For the title, we will return... guess what... a widget! Yes, even a simple text is a widget, class Text, which accepts the actual text (Welcome to Flutter), and optionally more properties - we'll get to that in a minute, with a second Text example.

Now, the second property of the Scaffold widget is body. It's returning, surprise surprise... a widget. In this example, I've chosen a Center widget, described in the official docs as "A widget that centers its child within itself"

Ok, so now we have a widget that has children? Yes, indeed, in fact you may have already noticed that all the structure of every Flutter screen is a tree of widgets - parents and children. In some widgets, the property is called exactly that: child. And before you ask, yes, it expects a widget. We will use the same Text widget, as in the title, but this time - with a second parameter style:

child: Text(
    'Hello World',
    style: TextStyle(fontSize: 28, fontWeight: FontWeight.bold)
),

The value of style parameter may be very different, but for this example I've chosen TextStyle, which may also accept many parameters - see the documentation and play around with the keys and values yourself, as a homework.
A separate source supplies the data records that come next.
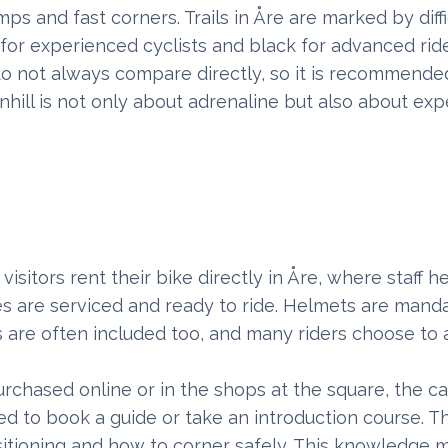
ps and fast corners. Trails in Åre are marked by diffi
 for experienced cyclists and black for advanced ride
ls do not always compare directly, so it is recommende
nhill is not only about adrenaline but also about exp
isitors rent their bike directly in Åre, where staff 
bikes are serviced and ready to ride. Helmets are man
s are often included too, and many riders choose to
urchased online or in the shops at the square, the ca
d to book a guide or take an introduction course. T
ositioning and how to corner safely. This knowledge 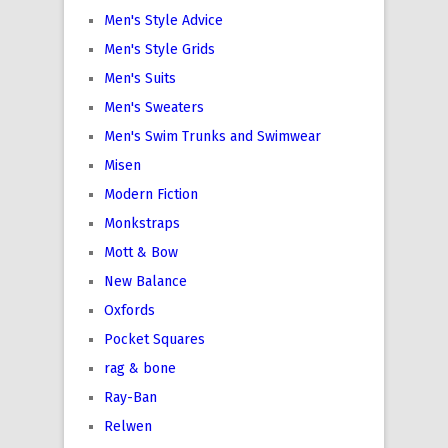
Men's Style Advice
Men's Style Grids
Men's Suits
Men's Sweaters
Men's Swim Trunks and Swimwear
Misen
Modern Fiction
Monkstraps
Mott & Bow
New Balance
Oxfords
Pocket Squares
rag & bone
Ray-Ban
Relwen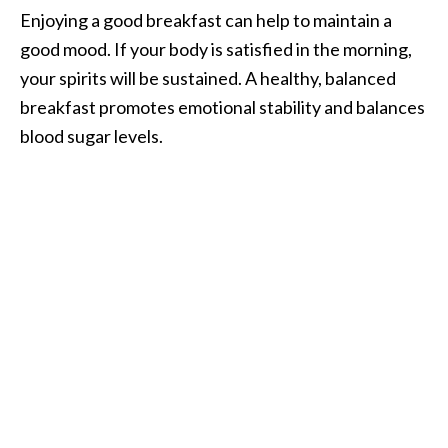
Enjoying a good breakfast can help to maintain a
good mood. If your body is satisfied in the morning,
your spirits will be sustained. A healthy, balanced
breakfast promotes emotional stability and balances
blood sugar levels.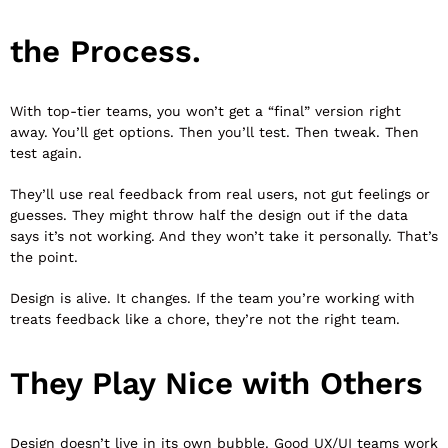
the Process.
With top-tier teams, you won’t get a “final” version right
away. You’ll get options. Then you’ll test. Then tweak. Then
test again.
They’ll use real feedback from real users, not gut feelings or
guesses. They might throw half the design out if the data
says it’s not working. And they won’t take it personally. That’s
the point.
Design is alive. It changes. If the team you’re working with
treats feedback like a chore, they’re not the right team.
They Play Nice with Others
Design doesn’t live in its own bubble. Good UX/UI teams work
For my chosen size of 28 and bold font, it looks like this - let's look at the final result again:

So, that's it, you have created the first static simple mobile app with Flutter and hopefully understood its structure.

Next, you would dive into more widgets and their properties, to style your application exactly as you want, and in the further future - make your app dynamic, with Stateful widgets, buttons, variables and exchanging the data with external API.